Urban School Reform: Beyond Stars and Scandals
This week, we’re revisiting some of the top sessions
from EWA’s 66th National Seminar held at Stanford
University. We asked journalists who attended to contribute
posts, and today’s guest blogger is Kyla Calvert of San Diego Public
Radio. Stream any session from National Seminar in
your browser, or subscribe via RSS or iTunes.For
more on school
leadership, visit EWA’s Story
Starters online resource.
Reporters are often missing the story of what reform efforts mean
for students, contends author Richard Lee Colvin. In his book
“Tilting
at Windmills: School Reform, San Diego, and America’s Race to
Renew Public Education”, Colvin looks at the seven-year
tenure of Alan Bersin as San Diego Unified’s superintendent and
the sweeping reforms he implemented while on the job. In his EWA
National Seminar presentation, he panned the media’s coverage as
stopping at the “he said, she said” controversy and never asking
the question of whether the reforms benefit the city’s
students.
Colvin argued that in covering the controversy over how San
Diego’s schools should be run, reporters missed out on the actual
reforms that Bersin put in place. These reforms, including
increased after-school tutoring time and long blocks of reading
instruction, did get attention from researchers, including UC San
Diego’s Julian Betts and Stanford’s Linda Darling-Hammond. Both
have come down on the side of saying the changes benefited
students, especially in the district’s elementary schools.
David Kirp’s “Improbable
Scholars: The Rebirth of a Great American School System and a
Strategy for America’s Schools” () is the result of a year spent
in the classrooms of Union City Public Schools. The district
serves low-income and immigrant communities and was once one of
New Jersey’s lowest performing districts. Kirp documents how
years of quiet reforms have turned the district around. He told
those at the EWA seminar that local media didn’t cover the Union
City changes poorly – they weren’t covered at all.
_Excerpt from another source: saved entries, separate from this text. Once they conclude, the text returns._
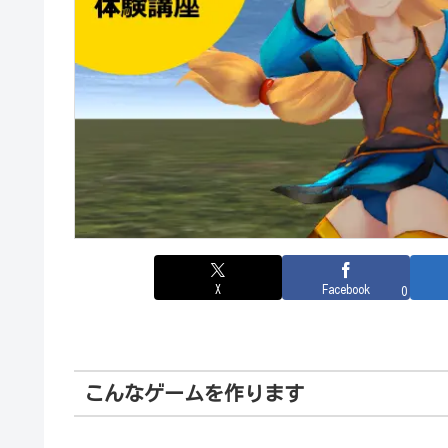
X
Facebook
0
こんなゲームを作ります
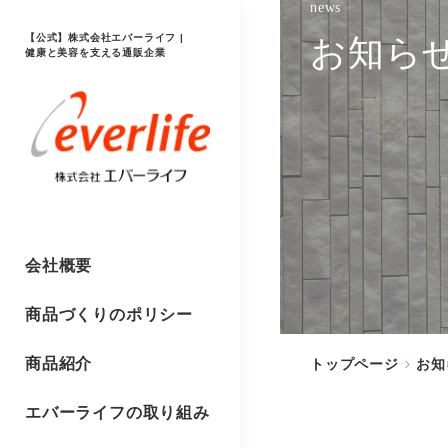
news
【公式】株式会社エバーライフ |
お知ら
健康と美容を支える通販企業
会社概要
商品づくりのポリシー
商品紹介
トップページ
お知
エバーライフの取り組み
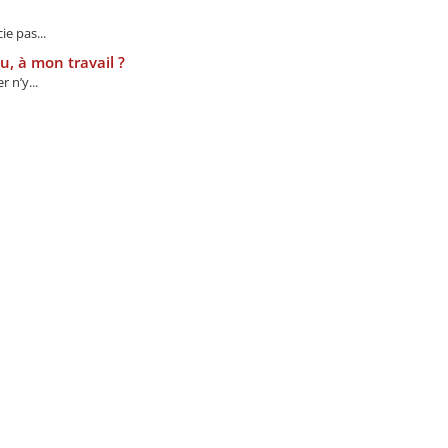
e pas...
, à mon travail ?
 n’y...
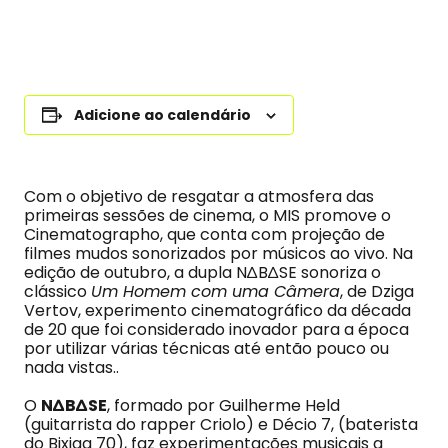
Adicione ao calendário
Com o objetivo de resgatar a atmosfera das
primeiras sessões de cinema, o MIS promove o
Cinematographo, que conta com projeção de
filmes mudos sonorizados por músicos ao vivo. Na
edição de outubro, a dupla N∆B∆SE sonoriza o
clássico
Um Homem com uma Câmera
, de Dziga
Vertov, experimento cinematográfico da década
de 20 que foi considerado inovador para a época
por utilizar várias técnicas até então pouco ou
nada vistas..
O
N∆B∆SE
, formado por Guilherme Held
(guitarrista do rapper Criolo) e Décio 7, (baterista
do Bixiga 70), faz experimentações musicais a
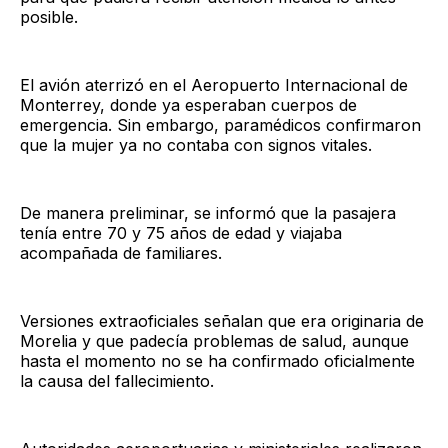
posible.
El avión aterrizó en el Aeropuerto Internacional de
Monterrey, donde ya esperaban cuerpos de
emergencia. Sin embargo, paramédicos confirmaron
que la mujer ya no contaba con signos vitales.
De manera preliminar, se informó que la pasajera
tenía entre 70 y 75 años de edad y viajaba
acompañada de familiares.
Versiones extraoficiales señalan que era originaria de
Morelia y que padecía problemas de salud, aunque
hasta el momento no se ha confirmado oficialmente
la causa del fallecimiento.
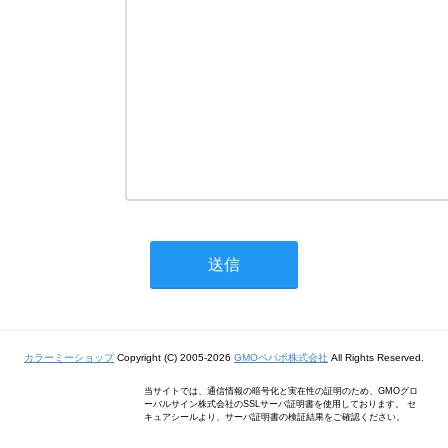
カラーミーショップ
Copyright (C) 2005-2026
GMOペパボ株式会社
All Rights Reserved.
当サイトでは、通信情報の暗号化と実在性の証明のため、GMOグロ
ーバルサイン株式会社のSSLサーバ証明書を使用しております。 セ
キュアシールより、サーバ証明書の検証結果をご確認ください。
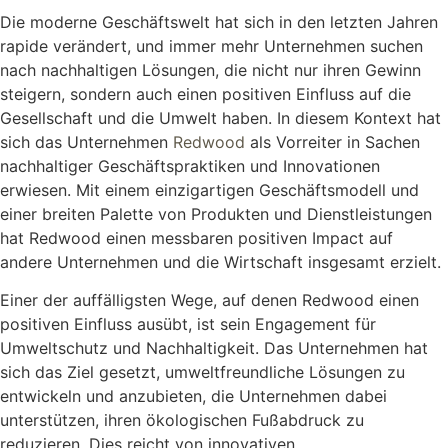
Die moderne Geschäftswelt hat sich in den letzten Jahren
rapide verändert, und immer mehr Unternehmen suchen
nach nachhaltigen Lösungen, die nicht nur ihren Gewinn
steigern, sondern auch einen positiven Einfluss auf die
Gesellschaft und die Umwelt haben. In diesem Kontext hat
sich das Unternehmen
Redwood
als Vorreiter in Sachen
nachhaltiger Geschäftspraktiken und Innovationen
erwiesen. Mit einem einzigartigen Geschäftsmodell und
einer breiten Palette von Produkten und Dienstleistungen
hat Redwood einen messbaren positiven Impact auf
andere Unternehmen und die Wirtschaft insgesamt erzielt.
Einer der auffälligsten Wege, auf denen Redwood einen
positiven Einfluss ausübt, ist sein Engagement für
Umweltschutz und Nachhaltigkeit. Das Unternehmen hat
sich das Ziel gesetzt, umweltfreundliche Lösungen zu
entwickeln und anzubieten, die Unternehmen dabei
unterstützen, ihren ökologischen Fußabdruck zu
reduzieren. Dies reicht von innovativen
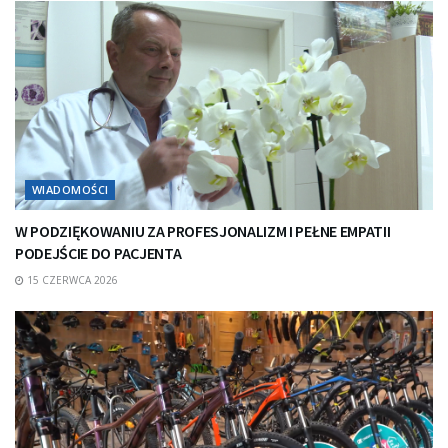
WIADOMOŚCI
W PODZIĘKOWANIU ZA PROFESJONALIZM I PEŁNE EMPATII
PODEJŚCIE DO PACJENTA
15 CZERWCA 2026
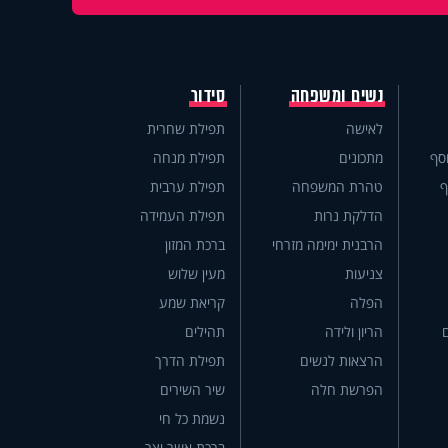
נשים ומשפחה
סידור
לאישה
תפילת שחרית
סף
מתכונים
תפילת מנחה
ף
טהרת המשפחה
תפילת ערבית
הדלקת נרות
תפילת העמידה
הרבנית ימימה מזרחי
ברכת המזון
צניעות
מעין שלוש
הפלה
קריאת שמע
הריון ולידה
תהילים
הרצאות לנשים
תפילת הדרך
הפרשת חלה
שיר השירים
נשמת כל חי
ברכת אשר יצר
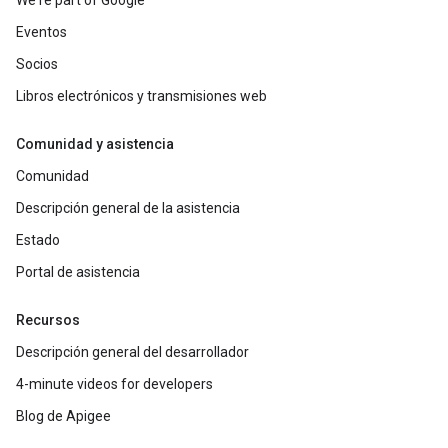
We're part of Google
Eventos
Socios
Libros electrónicos y transmisiones web
Comunidad y asistencia
Comunidad
Descripción general de la asistencia
Estado
Portal de asistencia
Recursos
Descripción general del desarrollador
4-minute videos for developers
Blog de Apigee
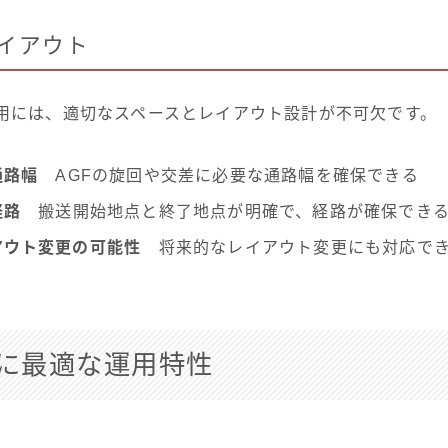
イアウト
運用には、適切なスペースとレイアウト設計が不可欠です。
通路幅
AGFの旋回や交差に必要な通路幅を確保できる
経路
搬送開始地点と終了地点が明確で、経路が確保でき
アウト変更の可能性
将来的なレイアウト変更にも対応でき
入に最適な運用特性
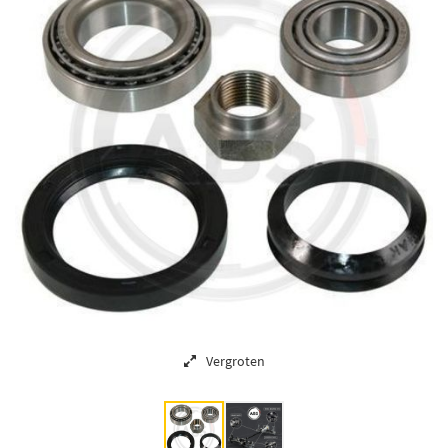
Vergroten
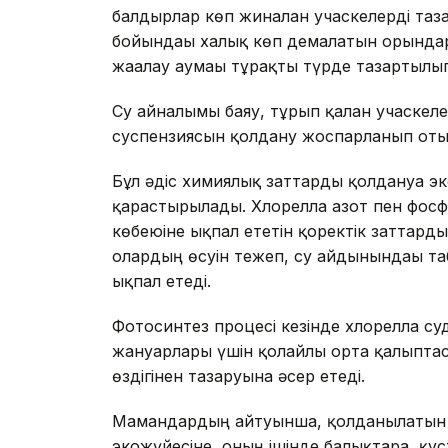
балдырлар көп жиналған учаскелерді таз
бойындағы халық көп демалатын орындар
жағалау аумағы тұрақты түрде тазартылы
Су айналымы баяу, тұрып қалған учаске
суспензиясын қолдану жоспарланып оты
Бұл әдіс химиялық заттарды қолдануға эк
қарастырылады. Хлорелла азот пен фос
көбеюіне ықпал ететін қоректік заттарды
олардың өсуін тежеп, су айдынындағы таб
ықпал етеді.
Фотосинтез процесі кезінде хлорелла су
жануарлары үшін қолайлы орта қалыптас
өздігінен тазаруына әсер етеді.
Мамандардың айтуынша, қолданылатын х
экожүйесіне, оның ішінде балықтарға, құст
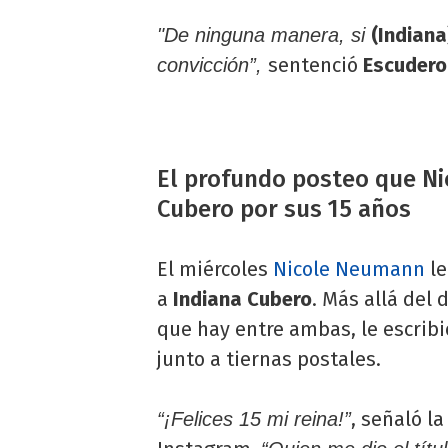
(Indiana
"De ninguna manera, si
sentenció
Escudero
convicción”,
El profundo posteo que Ni
Cubero por sus 15 años
El miércoles
Nicole Neumann
le
a
Indiana Cubero
. Más allá del
que hay entre ambas, le escrib
junto a tiernas postales.
, señaló l
“¡Felices 15 mi reina!”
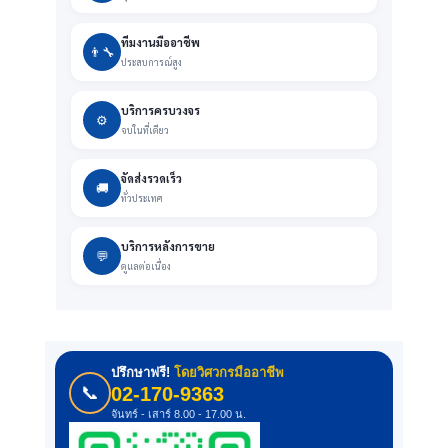
ทีมงานมืออาชีพ
👨‍🔧
ประสบการณ์สูง
บริการครบวงจร
⚙️
จบในที่เดียว
จัดส่งรวดเร็ว
🚚
ทั่วประเทศ
บริการหลังการขาย
💬
ดูแลต่อเนื่อง
ปรึกษาฟรี!
โดยวิศวกรมืออาชีพ
📞
02-170-9363
จันทร์ - เสาร์ 8.00 - 17.00 น.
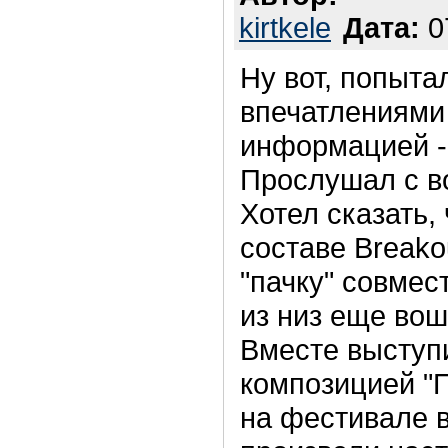
kirtkele
Дата:
0
Ну вот, попыта
впечатлениями 
информацией -
Прослушал с во
Хотел сказать,
составе Breako
"пачку" совмес
из низ еще вош
Вместе выступ
композицией "П
на фестивале в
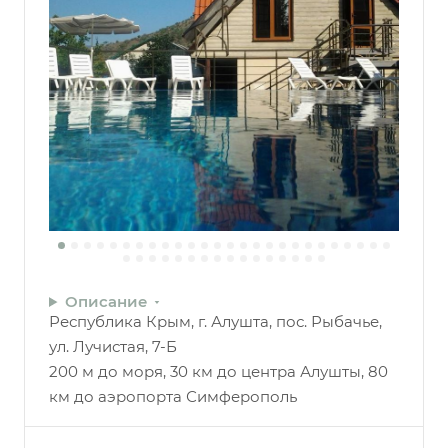
Описание
Республика Крым, г. Алушта, пос. Рыбачье,
ул. Лучистая, 7-Б
200 м до моря, 30 км до центра Алушты, 80
км до аэропорта Симферополь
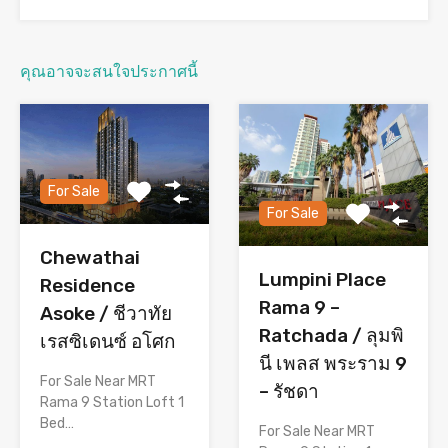
คุณอาจจะสนใจประกาศนี้
For Sale
For Sale
Chewathai
Lumpini Place
Residence
Rama 9 –
Asoke / ชีวาทัย
Ratchada / ลุมพิ
เรสซิเดนซ์ อโศก
นี เพลส พระราม 9
For Sale Near MRT
– รัชดา
Rama 9 Station Loft 1
Bed…
For Sale Near MRT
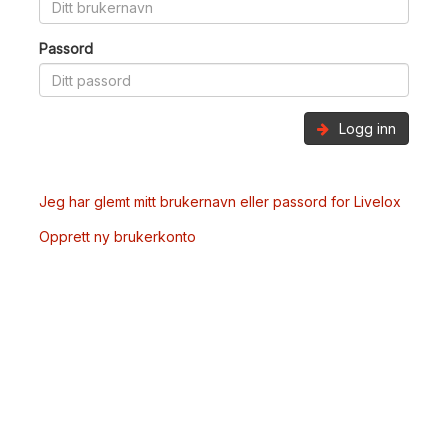
Passord
Logg inn
Jeg har glemt mitt brukernavn eller passord for Livelox
Opprett ny brukerkonto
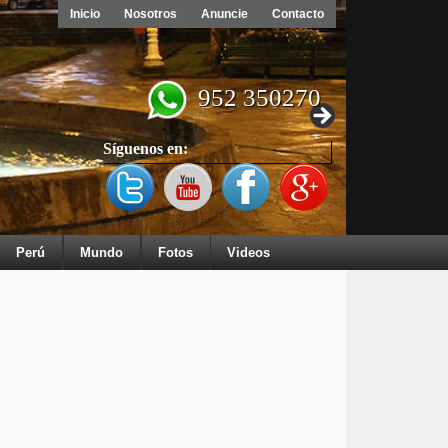
Inicio
Nosotros
Anuncie
Contacto
952 350270
Síguenos en:
Perú
Mundo
Fotos
Videos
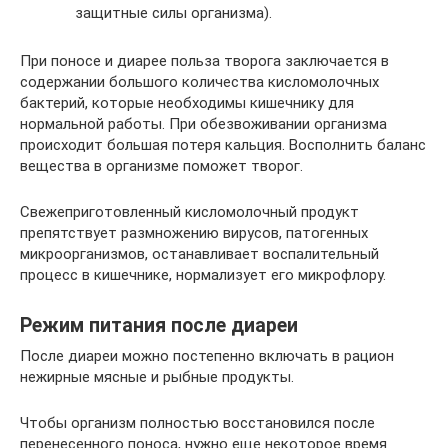
защитные силы организма).
При поносе и диарее польза творога заключается в
содержании большого количества кисломолочных
бактерий, которые необходимы кишечнику для
нормальной работы. При обезвоживании организма
происходит большая потеря кальция. Восполнить баланс
вещества в организме поможет творог.
Свежеприготовленный кисломолочный продукт
препятствует размножению вирусов, патогенных
микроорганизмов, останавливает воспалительный
процесс в кишечнике, нормализует его микрофлору.
Режим питания после диареи
После диареи можно постепенно включать в рацион
нежирные мясные и рыбные продукты.
Чтобы организм полностью восстановился после
перенесенного поноса, нужно еще некоторое время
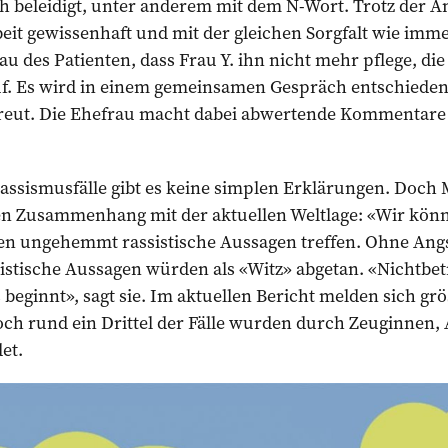
ch beleidigt, unter anderem mit dem N-Wort. Trotz der 
rbeit gewissenhaft und mit der gleichen Sorgfalt wie im
rau des Patienten, dass Frau Y. ihn nicht mehr pflege, di
uf. Es wird in einem gemeinsamen Gespräch entschieden,
eut. Die Ehefrau macht dabei abwertende Kommentare 
assismusfälle gibt es keine simplen Erklärungen. Doch 
inen Zusammenhang mit der aktuellen Weltlage: «Wir kön
 ungehemmt rassistische Aussagen treffen. Ohne Angs
stische Aussagen würden als «Witz» abgetan. «Nichtbe
beginnt», sagt sie. Im aktuellen Bericht melden sich grös
och rund ein Drittel der Fälle wurden durch Zeuginnen,
et.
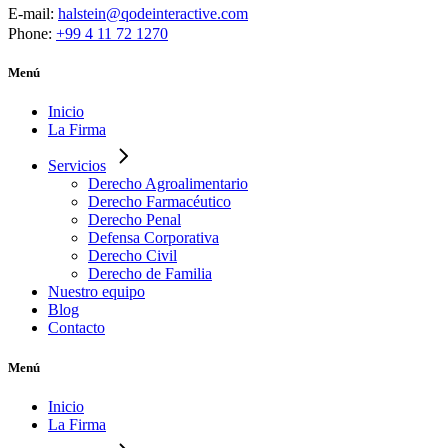
E-mail:
halstein@qodeinteractive.com
Phone:
+99 4 11 72 1270
Menú
Inicio
La Firma
Servicios
Derecho Agroalimentario
Derecho Farmacéutico
Derecho Penal
Defensa Corporativa
Derecho Civil
Derecho de Familia
Nuestro equipo
Blog
Contacto
Menú
Inicio
La Firma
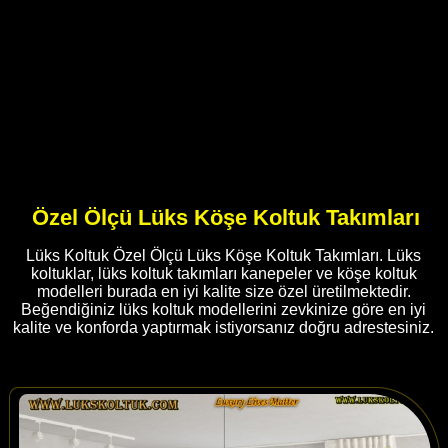
Özel Ölçü Lüks Köşe Koltuk Takımları
Lüks Koltuk Özel Ölçü Lüks Köşe Koltuk Takımları. Lüks
koltuklar, lüks koltuk takımları kanepeler ve köşe koltuk
modelleri burada en iyi kalite size özel üretilmektedir.
Beğendiğiniz lüks koltuk modellerini zevkinize göre en iyi
kalite ve konforda yaptırmak istiyorsanız doğru adrestesiniz.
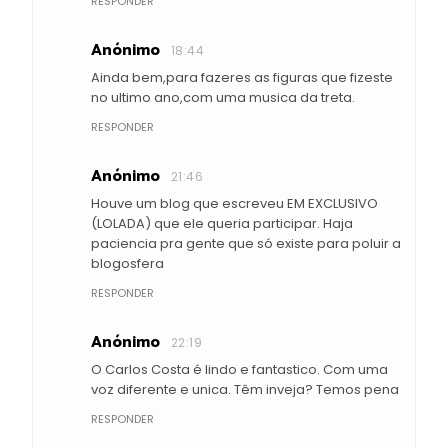
RESPONDER
Anónimo
18:44
Ainda bem,para fazeres as figuras que fizeste
no ultimo ano,com uma musica da treta.
RESPONDER
Anónimo
21:46
Houve um blog que escreveu EM EXCLUSIVO
(LOLADA) que ele queria participar. Haja
paciencia pra gente que só existe para poluir a
blogosfera
RESPONDER
Anónimo
22:19
O Carlos Costa é lindo e fantastico. Com uma
voz diferente e unica. Têm inveja? Temos pena
RESPONDER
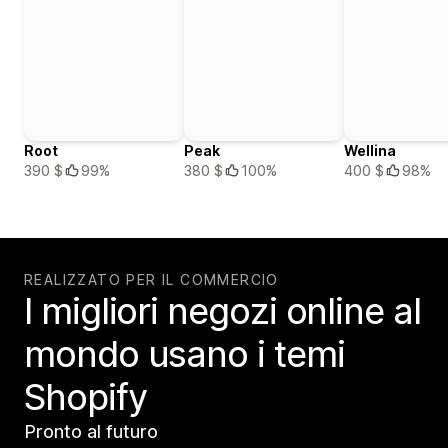
Root
Peak
Wellina
390 $
99%
380 $
100%
400 $
98%
REALIZZATO PER IL COMMERCIO
I migliori negozi online al
mondo usano i temi
Shopify
Pronto al futuro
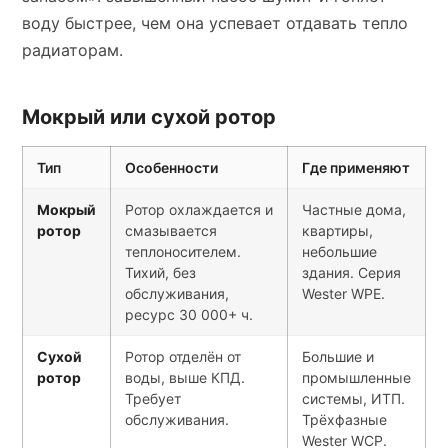
воду быстрее, чем она успевает отдавать тепло
радиаторам.
Мокрый или сухой ротор
Тип
Особенности
Где применяют
Мокрый
Ротор охлаждается и
Частные дома,
ротор
смазывается
квартиры,
теплоносителем.
небольшие
Тихий, без
здания. Серия
обслуживания,
Wester WPE.
ресурс 30 000+ ч.
Сухой
Ротор отделён от
Большие и
ротор
воды, выше КПД.
промышленные
Требует
системы, ИТП.
обслуживания.
Трёхфазные
Wester WCP.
Kirp called the Union City reforms a tortoise versus hare story –
leaders made changes that worked over time. They didn’t buy into
faddish programs that were meant to turn around schools in just a
year or two. He challenged the reporters in the room to get
beyond the “saints, sinners and scandals” approach to education
reporting that is common in daily media.
Kirp and Colvin got a lot of pushback from audience members
pointing out that they had the luxury of time and/or hindsight
that daily reporters do not.
Some of the points the two made that seemed most useful in a daily reporting context included:
- Remember that any change to an existing system, especially a system that involves distributing resources, will upset entrenched interests – so the back and forth between adult parties over schools is actually more routine than we sometimes present it as being.
- Do not confuse teacher union leadership with teachers. There are typically people who do not agree with what the leadership is doing or saying.
- The only way to see how a program is working for schools is to go to those schools, sit in the classrooms and see what’s going on with the children. For example – if there’s a debate about class sizes, can you go to classrooms in different schools and different districts and see what it means to manage a class of 22 students versus 32?